==== DATASET RECORDS

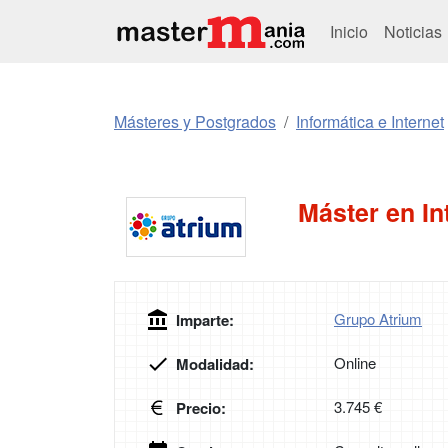
Inicio
Noticias
Másteres y Postgrados
Informática e Internet
Máster en Int
Grupo Atrium
Imparte:
Online
Modalidad:
3.745 €
Precio:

========

AIM OF THE TASK:
Each entry above is to be given again exactly, and any image in it is to be dropped.

TASK ANSWER:
Inicio
Noticias
Másteres y Postgrados
Informática e Internet
Máster en Int
Grupo Atrium
Imparte:
Online
Modalidad:
3.745 €
Precio:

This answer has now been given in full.